Problem requirements »
Search the entries for the word "Monteurzimmer". Copy each line in which it is found.

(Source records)

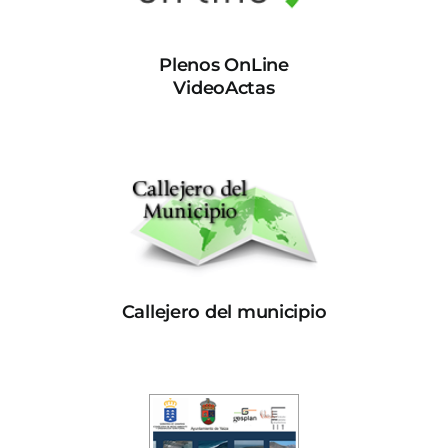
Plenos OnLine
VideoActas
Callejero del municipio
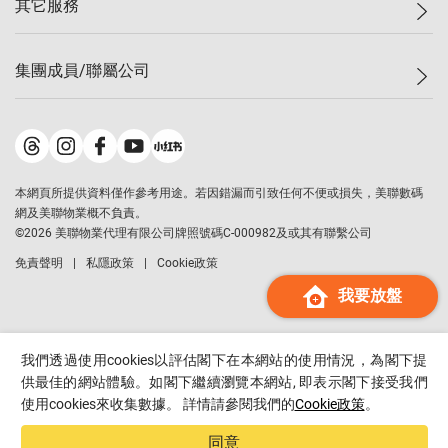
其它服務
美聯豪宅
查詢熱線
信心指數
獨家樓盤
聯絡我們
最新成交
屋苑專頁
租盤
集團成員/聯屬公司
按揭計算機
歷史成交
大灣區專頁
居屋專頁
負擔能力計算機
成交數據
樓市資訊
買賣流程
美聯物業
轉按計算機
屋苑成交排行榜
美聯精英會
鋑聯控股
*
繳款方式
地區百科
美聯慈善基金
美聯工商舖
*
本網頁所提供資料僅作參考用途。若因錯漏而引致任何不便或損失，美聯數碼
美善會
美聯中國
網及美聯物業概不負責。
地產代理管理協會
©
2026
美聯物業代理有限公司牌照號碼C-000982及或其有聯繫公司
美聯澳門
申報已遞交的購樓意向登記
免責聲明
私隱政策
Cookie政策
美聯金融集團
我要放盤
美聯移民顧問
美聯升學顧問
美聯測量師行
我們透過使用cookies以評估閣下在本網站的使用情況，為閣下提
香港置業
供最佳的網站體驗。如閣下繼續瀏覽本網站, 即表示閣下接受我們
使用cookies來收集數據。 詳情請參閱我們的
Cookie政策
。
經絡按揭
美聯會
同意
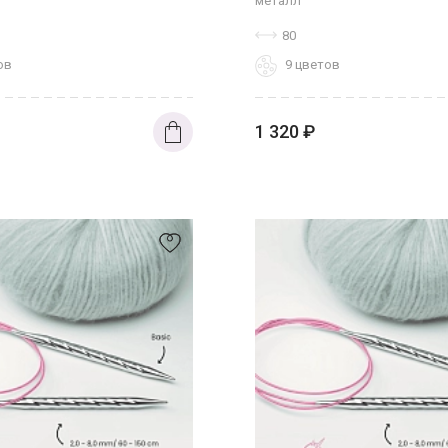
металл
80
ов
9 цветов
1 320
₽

...

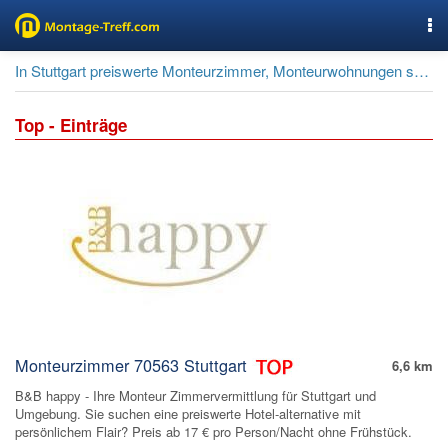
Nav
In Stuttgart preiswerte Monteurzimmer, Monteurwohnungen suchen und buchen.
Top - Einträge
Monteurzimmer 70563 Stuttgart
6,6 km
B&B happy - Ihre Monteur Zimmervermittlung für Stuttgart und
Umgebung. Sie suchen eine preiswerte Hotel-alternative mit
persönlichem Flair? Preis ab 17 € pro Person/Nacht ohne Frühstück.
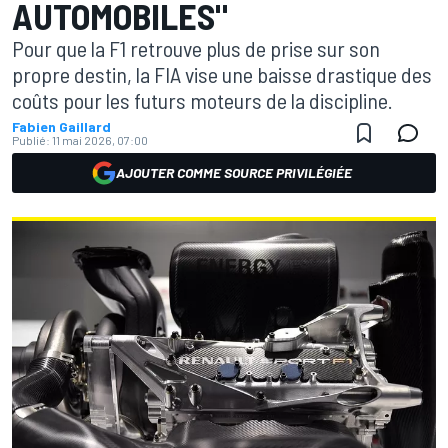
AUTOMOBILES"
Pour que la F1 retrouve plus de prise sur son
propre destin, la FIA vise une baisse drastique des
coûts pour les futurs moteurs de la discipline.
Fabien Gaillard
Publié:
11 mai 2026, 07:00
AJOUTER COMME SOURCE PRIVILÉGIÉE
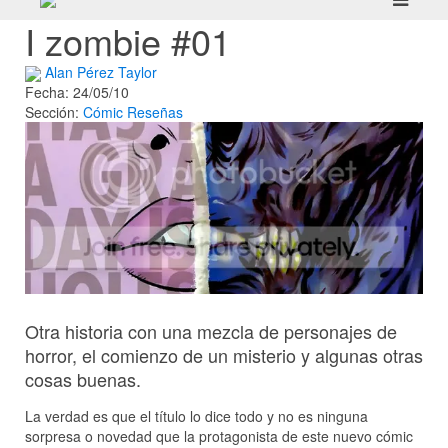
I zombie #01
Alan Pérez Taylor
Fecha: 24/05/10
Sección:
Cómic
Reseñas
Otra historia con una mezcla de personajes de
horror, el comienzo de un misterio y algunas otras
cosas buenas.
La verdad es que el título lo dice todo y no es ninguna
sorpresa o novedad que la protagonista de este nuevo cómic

Exercise answer »
In Stuttgart preiswerte Monteurzimmer, Monteurwohnungen suchen und buchen.
Monteurzimmer 70563 Stuttgart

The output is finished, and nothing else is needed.